“Eating Animals is a Personal Choice.”

This is an very often quoted line, used not so much as an attack on veganism but as a personal justification for the consumption of animal products. The reasoning goes, that since everyone is entitled to choose their own diets, not being vegan is a personal choice and thus vegans should not seek to “impose” their beliefs on others.

The problem with this reasoning, is that it assumes the only person effected by your dietary choices is you, the moral agent. This is the case when it comes to choosing between an apple or an orange, but not so when choosing to consume animal products. This is because in this decision making process, the one most effected by the decision is the animal being consumed, and their needs, preferences and choices are not being taken into account by the person choosing. Personal choice ceases to be a matter of personal preference when those choices have victims, when they effect other beings. In the case of animal products, it could not be clearer that other beings are directly effected in that are being held captive, exploited, and killed for the enjoyment or sustenance of the person making the decision.

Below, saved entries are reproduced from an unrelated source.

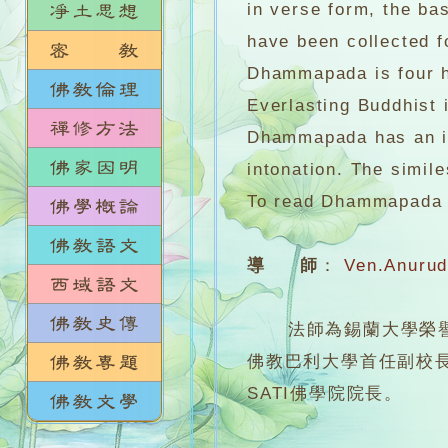
in verse form, the ba
have been collected f
Dhammapada is four hu
Everlasting Buddhist 
Dhammapada has an inv
intonation. The simil
To read Dhammapada an
導 師
：
Ven.Anuru
法師為錫蘭大學榮譽文學士
佛教巴利大學首任副校
SATI佛學院院長。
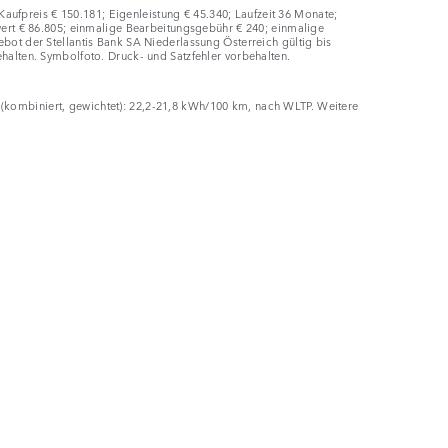
ufpreis € 150.181; Eigenleistung € 45.340; Laufzeit 36 Monate;
twert € 86.805; einmalige Bearbeitungsgebühr € 240; einmalige
t der Stellantis Bank SA Niederlassung Österreich gültig bis
ehalten. Symbolfoto. Druck- und Satzfehler vorbehalten.
 (kombiniert, gewichtet): 22,2-21,8 kWh/100 km, nach WLTP. Weitere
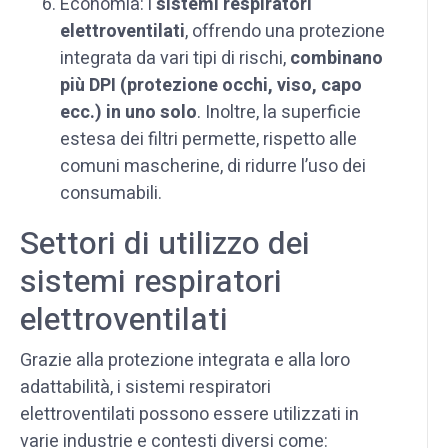
Economia: i
sistemi respiratori
elettroventilati
, offrendo una protezione
integrata da vari tipi di rischi,
combinano
più DPI
(protezione occhi, viso, capo
ecc.)
in uno solo
. Inoltre, la superficie
estesa dei filtri permette, rispetto alle
comuni mascherine, di ridurre l’uso dei
consumabili.
Settori di utilizzo dei
sistemi respiratori
elettroventilati
Grazie alla protezione integrata e alla loro
adattabilità, i sistemi respiratori
elettroventilati possono essere utilizzati in
varie industrie e contesti diversi come:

Eating animals is a moral decision, and no moral decision takes place in a vacuum, nor are animals the only beings who are negatively impacted by the decision to consume animal products. Industrial animal farming has a severe and devastating effect on surrounding communities, polluting water, air and driving down land values. Those who try to speak against these corrupt industries either on behalf of these communities or on behalf of animals, are met with legal action and often even criminal charges. Those who work for these industries are also effected; slaughterhouse workers are much more likely than average to have problems with alcohol abuse and with mental health issues like PTSD from working under extremely stressful conditions. These workers have astonishingly high rates of injury due to a high pressure, dangerous working environment, when workers do sustain injuries, The Human Rights Watch reports the industry failing to administer their workers’ compensation programs by systematically failing to recognise and report claims, delaying claims, denying claims, and threatening and taking reprisals against workers who file claims for compensation for workplace injuries. Unfortunately these are most often poor immigrants with no other choice.

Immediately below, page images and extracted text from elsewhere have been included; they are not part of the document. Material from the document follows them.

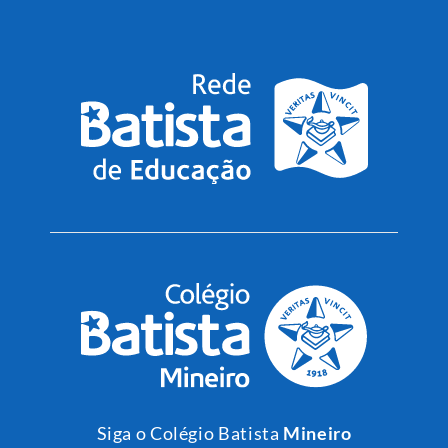
Siga o Colégio Batista
Mineiro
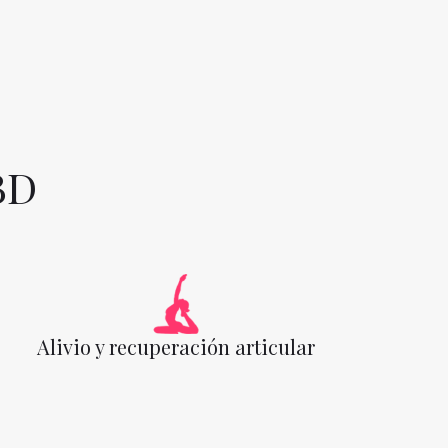
BD
Alivio y recuperación articular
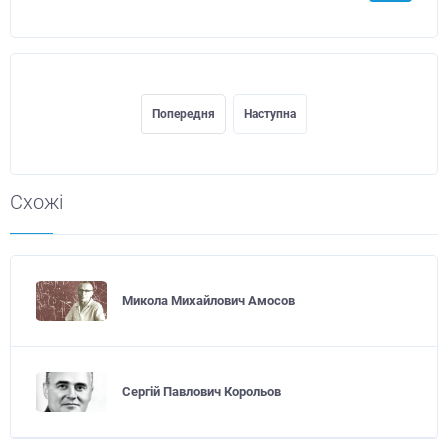
Попередня
Наступна
Схожі
Микола Михайлович Амосов
Сергій Павлович Корольов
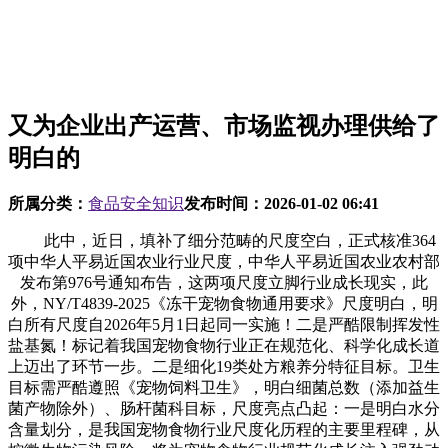
又为企业出产运营、市场监视办理供给了
明白的
所属分类：
食品安全知识
发布时间：
2026-01-02 06:41
此中，近日，填补了细分范畴的尺度空白，正式核准364
项中华人平易近国农业行业尺度，中华人平易近国农业农村部
发布第976号通知布告，这两项尺度立脚行业成长现实，此
外，NY/T4839-2025《冻干宠物食物通用要求》尺度明白，明
白所有尺度自2026年5月1日起同一实施！二是严酷限制挥发性
盐基氮！标记着我国宠物食物行业正在规范化、科学化成长道
上迈出了环节一步。二是细化19类处方粮养分特征目标。卫生
目标需严酷遵照《宠物饲料卫生》，明白细菌总数（添加益生
菌产物除外）、肠杆菌科目标，尺度亮点凸起：一是明白水分
含量划分，是我国宠物食物行业尺度化历程的主要里程碑，从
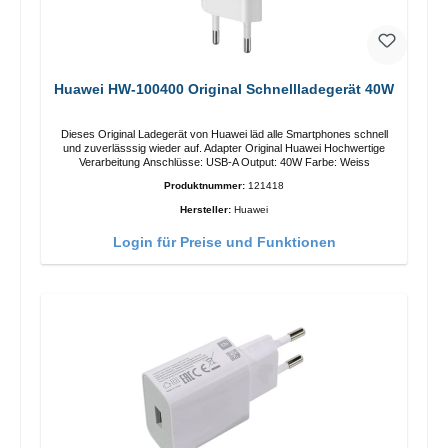
Huawei HW-100400 Original Schnellladegerät 40W
Dieses Original Ladegerät von Huawei läd alle Smartphones schnell
und zuverlässsig wieder auf. Adapter Original Huawei Hochwertige
Verarbeitung Anschlüsse: USB-A Output: 40W Farbe: Weiss
Produktnummer:
121418
Hersteller:
Huawei
Login für Preise und Funktionen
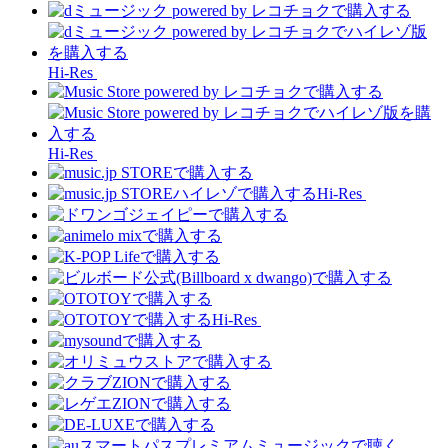
Hi-Res
Hi-Res
Hi-Res
Hi-Res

This dismissal of all moral criticism under the justification of “personal choice” only ever seems to surface where eating animals is concerned; if any human were committing any other harmful action this excuse would be rightly dismissed as the nonsense it is. For example, if a person decided that they would enjoy watching dog fights, and they arranged a small room in their house for such a purpose, no one would accept the idea that this was their “personal choice” and therefore we should leave them to it. Diet has no special moral significance over any other form of consumption; if we can condemn a person for visiting Seaworld or a bull fight, we can certainly condemn them for paying for an animal to be slaughtered on their behalf if it is not absolutely necessary.

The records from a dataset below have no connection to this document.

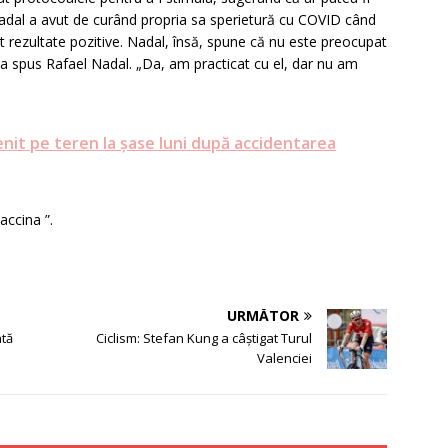
. Nadal a avut de curând propria sa sperietură cu COVID când
 rezultate pozitive. Nadal, însă, spune că nu este preocupat
 a spus Rafael Nadal. „Da, am practicat cu el, dar nu am
nit pe teren la şase luni după accidentarea
accina ”.
URMĂTOR
ată
Ciclism: Stefan Kung a câştigat Turul
Valenciei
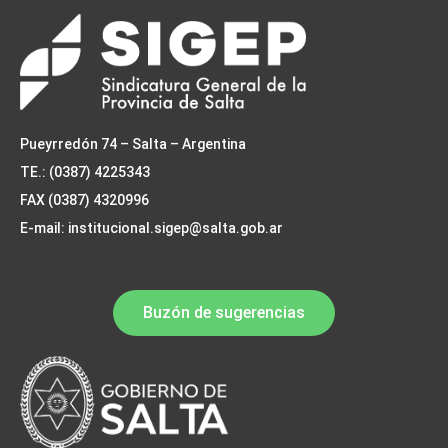
Pueyrredón 74 – Salta – Argentina
TE.: (0387) 4225343
FAX (0387) 4320996
E-mail: institucional.sigep@salta.gob.ar
Buzón de sugerencias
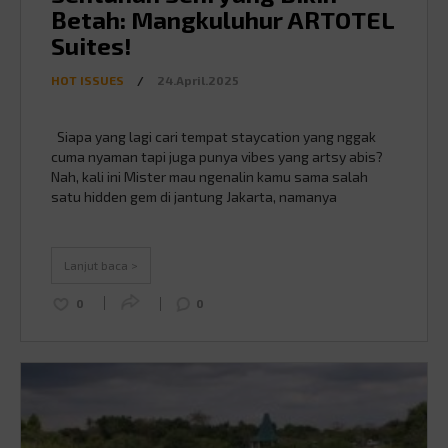
Betah: Mangkuluhur ARTOTEL
Suites!
HOT ISSUES
/
24.April.2025
Siapa yang lagi cari tempat staycation yang nggak
cuma nyaman tapi juga punya vibes yang artsy abis?
Nah, kali ini Mister mau ngenalin kamu sama salah
satu hidden gem di jantung Jakarta, namanya
Mangkuluhur ARTOTEL Suites! Percaya deh, hotel
yang satu ini beda dari yang lain. Kenapa? Yuk, kita
kepoin lebih dalam! Sumber gambar: …
Continued
Lanjut baca >
0
0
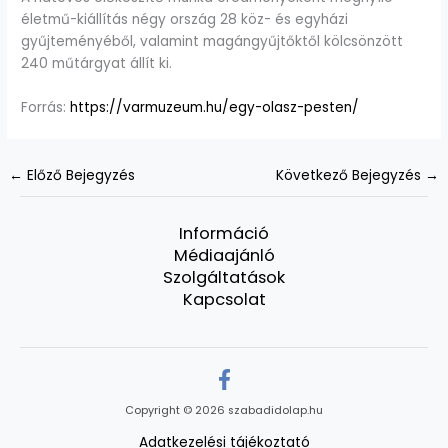
életmű-kiállítás négy ország 28 köz- és egyházi
gyűjteményéből, valamint magángyűjtőktől kölcsönzött
240 műtárgyat állít ki.
Forrás:
https://varmuzeum.hu/egy-olasz-pesten/
←
Előző Bejegyzés
Következő Bejegyzés
→
Információ
Médiaajánló
Szolgáltatások
Kapcsolat
Copyright © 2026 szabadidolap.hu
Adatkezelési tájékoztató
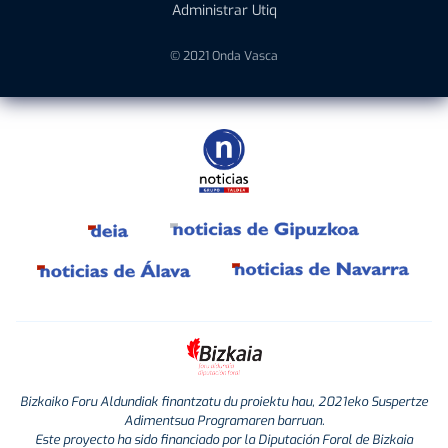
Administrar Utiq
© 2021 Onda Vasca
Bizkaiko Foru Aldundiak finantzatu du proiektu hau, 2021eko Suspertze
Adimentsua Programaren barruan.
Este proyecto ha sido financiado por la Diputación Foral de Bizkaia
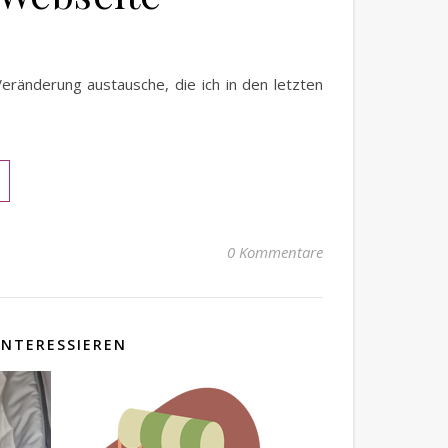
Veränderung austausche, die ich in den letzten
0 Kommentare
INTERESSIEREN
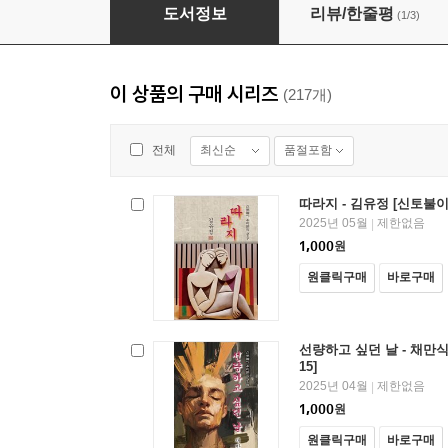
금붕어 - 최서해 [신토불이 우리문학 099]
도서정보
리뷰/한줄평
(1/3)
이 상품의 구매 시리즈
(217개)
최신순
품절포함
전체
따라지 - 김유정 [신토불이
2025년 05월
제한없음
|
1,000
원
원클릭구매
바로구매
선량하고 싶던 날 - 채만식
15]
2025년 04월
제한없음
|
1,000
원
원클릭구매
바로구매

This argument displays not only a lack of understanding as to how personal responsibility works, but shows a stunning level of ego-centrism. This may seem like simply arrogance, but it demonstrates not simply a belief in human superiority over animals, but more insidiously, it states that animals do not even need to be factored into the equation when making ethical decisions. The person making this argument implies that not only do animals not matter as much as we do, but they do not matter at all. This kind thinking is morally bankrupt and completely indefensible.